Content starts

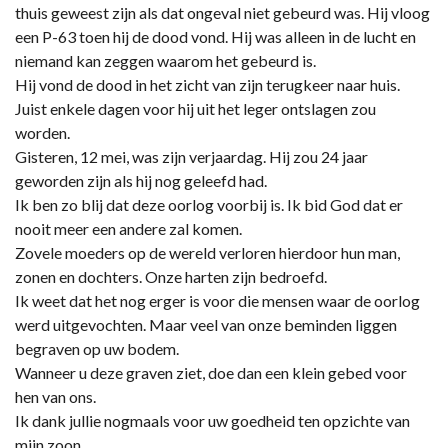
thuis geweest zijn als dat ongeval niet gebeurd was. Hij vloog
een P-63 toen hij de dood vond. Hij was alleen in de lucht en
niemand kan zeggen waarom het gebeurd is.
Hij vond de dood in het zicht van zijn terugkeer naar huis.
Juist enkele dagen voor hij uit het leger ontslagen zou
worden.
Gisteren, 12 mei, was zijn verjaardag. Hij zou 24 jaar
geworden zijn als hij nog geleefd had.
Ik ben zo blij dat deze oorlog voorbij is. Ik bid God dat er
nooit meer een andere zal komen.
Zovele moeders op de wereld verloren hierdoor hun man,
zonen en dochters. Onze harten zijn bedroefd.
Ik weet dat het nog erger is voor die mensen waar de oorlog
werd uitgevochten. Maar veel van onze beminden liggen
begraven op uw bodem.
Wanneer u deze graven ziet, doe dan een klein gebed voor
hen van ons.
Ik dank jullie nogmaals voor uw goedheid ten opzichte van
mijn zoon.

Content ends

*What you should do*:
Return only what runs from the line containing "hen van ons." to the last line of the records above, both ends included, exactly as written.

*Answer to this exercise*:
hen van ons.
Ik dank jullie nogmaals voor uw goedheid ten opzichte van
mijn zoon.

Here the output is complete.